Ecologie de Triceratops

Triceratops est un genre emblématique de cératopsien chasmosauriné de la fin du crétacé, présent dans une grande quantité de formations géologique du Canada et des Etats-Unis. Malgré la quantité de fossiles connus, l’écologie de Triceratops est encore méconnue. En analysant la composition isotopique du carbone et de l’oxygène présents dans l’apatite contenue dans les fossiles (os et dents) de Triceratops, de Rooij et ses collègues sont ainsi en mesure de déterminer la nourriture et les sources d’eau du genre.

Reconstitution squelettique de Triceratops horridus par Scott Hartman

Les fossiles de Triceratops analysés sont quatorze dents provenant d’un lit d’os du Maastrichtien de la formation géologique de Lance (Wyoming, USA) et appartenant à l’espèce Triceratops horridus. L’analyse isotopique de de Rooij et ses collègues se base sur le fait que l’oxygène et le carbone sont des éléments très utilisés dans la constitution de l’apatite (présente dans les os et les dents), provenant de l’eau bue et de la nourriture ingérée. Elle a été réalisée sur sept des dents étudiées. La composition isotopique de l’oxygène de l’eau dépend de l’altitude, la température tandis que celle du carbone dans la nourriture dépend du type de nourriture.

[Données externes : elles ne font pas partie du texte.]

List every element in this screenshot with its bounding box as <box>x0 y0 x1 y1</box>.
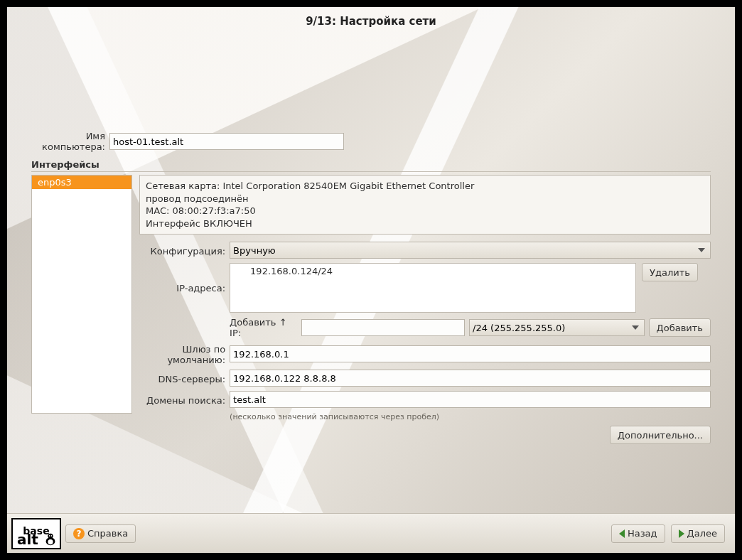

Photographies des dents de Triceratops horridus utilisées pour l’analyse isotopique de de Rooij et ses collègues

Les sédiments dans lesquels les Triceratops analysés par de Rooij et ses collègues ont été découverts correspondent à un environnement de plaine inondable bordant la Voie Maritime Intérieure. L’analyse des isotopes d’oxygène suggère que ces Triceratops s’étaient abreuvés dans des rivières et fleuves d’eau douce. L’absence de transport des cadavres analysés par de Rooij et ses collègues suggère que Triceratops vivait à proximité de cours d’eau à l’intérieur des terres. Cette constatation s’oppose à celle de Fricke et Pearson en 2009, qui signalaient une partition de niche entre cératopsiens et hadrosaures avec les premiers occupant des milieux boisés et marécageux, et les derniers occupant des milieux à l’intérieur des terres près des cours d’eau. Ainsi ces observations de de Rooij et ses collègues montrent que Triceratops n’était pas limité à des habitats spécifiques et qu’il pouvait vivre dans une grande diversité d’habitats.

Graphiques montrant l’évolution de la concentration en 18O (isotope de l’oxygène) en fonction de l’âge de l’individu chez différentes dents de Triceratops analysées par de Rooij et ses collègues

L’analyse des isotopes de l’oxygène permet également de détecter les variations de croissance saisonnières et les migrations. D’après leurs données, de Rooij et ses collègues constatent que Triceratops ne se déplaçait qu’au cœur de son domaine vital et qu’il ne migrait pas ou du moins très peu. Ces résultats concordent avec ceux obtenus pour les hadrosaures, ce qui montre que les faunes d’herbivores du crétacé supérieur nord-américain n’avaient pas de tendance à migrer.

D’après l’analyse des isotopes du carbone chez les spécimens de Triceratops étudiés par de Rooij et ses collègues, ceux-ci se sont exclusivement de plantes C3 (une des voies métaboliques de synthétisation du carbone chez les végétaux photosynthétiques), ce qui est cohérent avec son environnement supposé puisque ces végétaux sont adaptés à des climats tempérés assez froids. Il est difficile de savoir de quel type spécifique de plantes C3 de nourrissait Triceratops car leurs valeurs isotopiques se chevauchent. Cependant, si l’on se base sur son anatomie, il serait le plus susceptible de se nourrir de végétaux riches en fibres comme les gymnospermes.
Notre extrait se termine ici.